[Collected data entries]
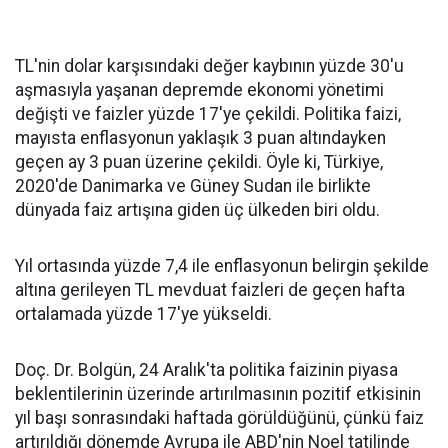
TL'nin dolar karşısındaki değer kaybının yüzde 30'u
aşmasıyla yaşanan depremde ekonomi yönetimi
değişti ve faizler yüzde 17'ye çekildi. Politika faizi,
mayısta enflasyonun yaklaşık 3 puan altındayken
geçen ay 3 puan üzerine çekildi. Öyle ki, Türkiye,
2020'de Danimarka ve Güney Sudan ile birlikte
dünyada faiz artışına giden üç ülkeden biri oldu.
Yıl ortasında yüzde 7,4 ile enflasyonun belirgin şekilde
altına gerileyen TL mevduat faizleri de geçen hafta
ortalamada yüzde 17'ye yükseldi.
Doç. Dr. Bolgün, 24 Aralık'ta politika faizinin piyasa
beklentilerinin üzerinde artırılmasının pozitif etkisinin
yıl başı sonrasındaki haftada görüldüğünü, çünkü faiz
artırıldığı dönemde Avrupa ile ABD'nin Noel tatilinde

What this task involves: Send back, unchanged, every line of the records from the one with "aşmasıyla yaşanan depremde ekonomi yönetimi" through the last.

Expected answer:
aşmasıyla yaşanan depremde ekonomi yönetimi
değişti ve faizler yüzde 17'ye çekildi. Politika faizi,
mayısta enflasyonun yaklaşık 3 puan altındayken
geçen ay 3 puan üzerine çekildi. Öyle ki, Türkiye,
2020'de Danimarka ve Güney Sudan ile birlikte
dünyada faiz artışına giden üç ülkeden biri oldu.
Yıl ortasında yüzde 7,4 ile enflasyonun belirgin şekilde
altına gerileyen TL mevduat faizleri de geçen hafta
ortalamada yüzde 17'ye yükseldi.
Doç. Dr. Bolgün, 24 Aralık'ta politika faizinin piyasa
beklentilerinin üzerinde artırılmasının pozitif etkisinin
yıl başı sonrasındaki haftada görüldüğünü, çünkü faiz
artırıldığı dönemde Avrupa ile ABD'nin Noel tatilinde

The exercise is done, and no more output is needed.